"""

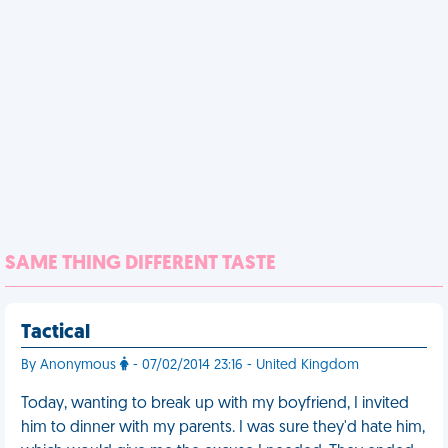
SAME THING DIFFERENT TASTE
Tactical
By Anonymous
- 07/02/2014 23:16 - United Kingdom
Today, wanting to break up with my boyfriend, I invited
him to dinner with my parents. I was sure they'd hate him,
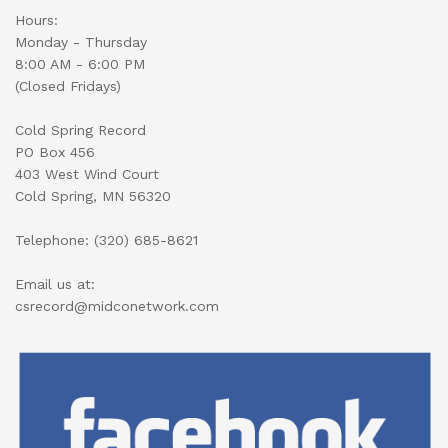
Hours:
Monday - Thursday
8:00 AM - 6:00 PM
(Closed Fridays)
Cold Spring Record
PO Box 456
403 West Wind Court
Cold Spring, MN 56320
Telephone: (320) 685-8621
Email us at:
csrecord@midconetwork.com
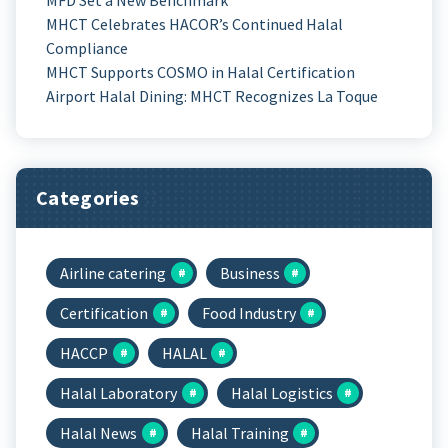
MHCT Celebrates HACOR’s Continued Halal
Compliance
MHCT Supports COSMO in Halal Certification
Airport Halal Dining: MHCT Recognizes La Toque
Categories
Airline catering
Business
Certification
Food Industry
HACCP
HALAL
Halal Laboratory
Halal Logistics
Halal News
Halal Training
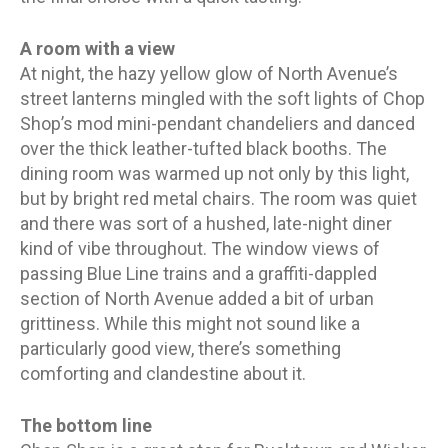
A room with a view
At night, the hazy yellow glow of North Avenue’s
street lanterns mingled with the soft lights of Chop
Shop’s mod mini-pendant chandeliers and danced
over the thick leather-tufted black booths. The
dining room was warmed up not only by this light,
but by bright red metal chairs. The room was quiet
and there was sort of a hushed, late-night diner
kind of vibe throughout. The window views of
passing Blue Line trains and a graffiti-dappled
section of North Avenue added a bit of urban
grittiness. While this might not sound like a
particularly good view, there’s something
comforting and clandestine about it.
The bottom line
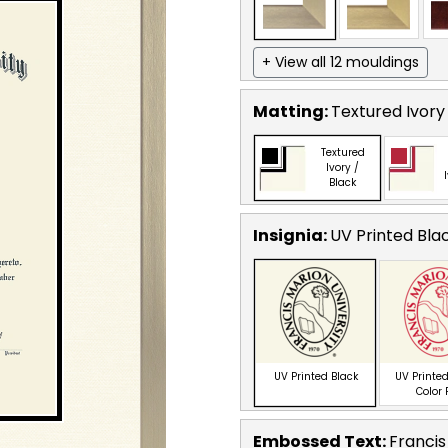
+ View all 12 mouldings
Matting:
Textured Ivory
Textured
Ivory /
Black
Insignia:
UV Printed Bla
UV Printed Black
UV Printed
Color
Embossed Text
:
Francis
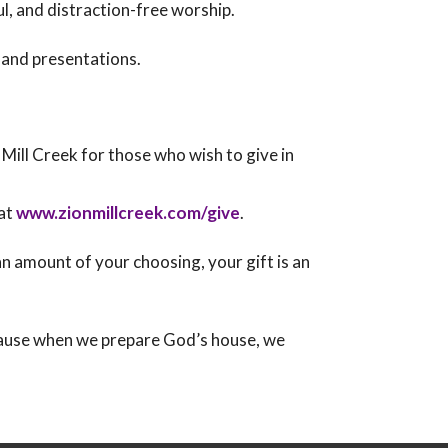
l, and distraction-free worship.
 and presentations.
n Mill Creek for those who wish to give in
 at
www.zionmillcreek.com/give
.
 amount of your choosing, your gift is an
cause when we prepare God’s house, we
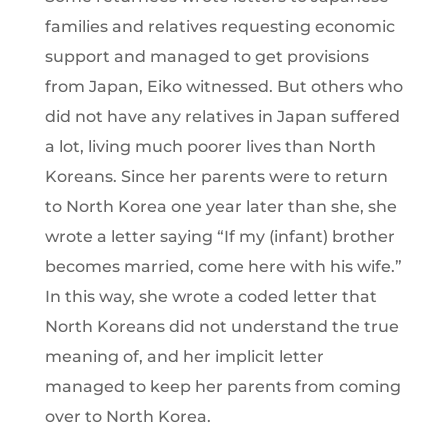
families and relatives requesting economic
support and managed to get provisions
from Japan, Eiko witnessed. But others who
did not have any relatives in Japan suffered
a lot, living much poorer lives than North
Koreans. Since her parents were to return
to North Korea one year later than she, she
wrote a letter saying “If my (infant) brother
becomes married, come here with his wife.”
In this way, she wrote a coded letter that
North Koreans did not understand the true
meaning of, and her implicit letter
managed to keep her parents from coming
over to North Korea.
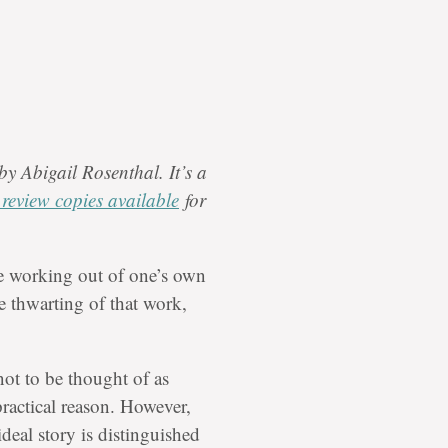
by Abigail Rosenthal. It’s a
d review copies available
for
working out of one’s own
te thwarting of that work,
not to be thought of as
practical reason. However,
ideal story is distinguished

"""

### Exercise description
Leave the pictures out, and transcribe exactly the lines above starting at the one that contains "Food Industry" and ending at the one that contains "over the thick".

### Answer box
Food Industry
HACCP
HALAL
Halal Laboratory
Halal Logistics
Halal News
Halal Training
A room with a view
At night, the hazy yellow glow of North Avenue’s
street lanterns mingled with the soft lights of Chop
Shop’s mod mini-pendant chandeliers and danced
over the thick leather-tufted black booths. The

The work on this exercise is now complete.